What is Breast Cancer?
In Australia, breast cancer is the most common cancer seen in women. Men can also be at risk, though it is much more uncommon. It is characterised by the abnormal and uncontrollable growth of the cells lining the breasts. This growth abnormality may be due to age and genetics, as well as lifestyle risk factors such as physical inactivity, alcohol consumption and being overweight.
Treatment often involves surgery, chemotherapy, radiotherapy, hormone therapy, targeted therapy, and sometimes a combination of all.
How can exercise help?
Recent evidence has found exercise to be an ideal intervention in managing the side effects and improving outcomes of breast cancer treatment.

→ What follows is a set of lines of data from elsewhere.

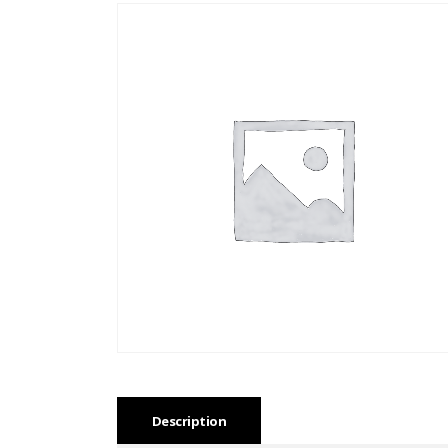
Description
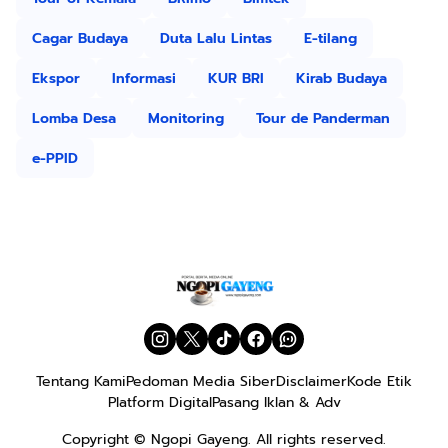
Cagar Budaya
Duta Lalu Lintas
E-tilang
Ekspor
Informasi
KUR BRI
Kirab Budaya
Lomba Desa
Monitoring
Tour de Panderman
e-PPID
Tentang Kami
Pedoman Media Siber
Disclaimer
Kode Etik
Platform Digital
Pasang Iklan & Adv
Copyright ©
Ngopi Gayeng
. All rights reserved.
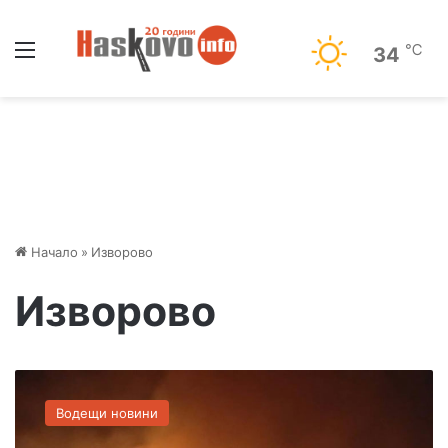
Меню
℃
34
Начало
»
Изворово
Изворово
П
о
Водещи новини
ж
а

Benefits of Exercise During Treatment
Increased muscle strength
Improved cardiorespiratory fitness
Lowered risk of lymphoedema
Improved physical functioning and ability to perform everyday activities
Improved body image and self-esteem
Maintenance of bone health
Improved sleep quality
Improved quality of life
Generally speaking, any amount of exercise is better than none, and more is better than less. With that said it is important to gradually pace up your exercise intensity, depending on how active you were prior to treatment.
What exercise should I be doing?
A combination of aerobic and resistance training can help to attain the cardiovascular, muscular and bone health benefits during and after treatment.
If you are currently undergoing treatment, we recommend seeking guidance from an Exercise Physiologist before beginning an exercise program. When you are exercising it is important to gradually build up your duration and intensity, as well as listen to your body and take rest breaks when needed.
Exercise considerations with breast cancer
There are a number of considerations, though each are dependent on the type of treatment you are currently going through or have had in the past. Some Breast Cancer treatments such as hormone therapies can lower bone mineral density. Resistance and weight-bearing exercises are effective in improving your bone density and reducing the risk of fracture.
If you’ve had surgery you may experience reduced strength and some restriction in your arm and shoulder mobility. This should be taken into consideration when performing upper body exercises.
There is a risk of lymphedema from breast cancer. Exercise has been shown to reduce the risk of lymphoedema, however if you notice any changes in your hand, arm, trunk, breast or chest including swelling, seek expert advice immediately.
It is important to consult with an Accredited Exercise Physiologist who is experienced with working with Breast Cancer patients, when beginning as they are able to assist you in tailoring an exercise program based on your individual needs.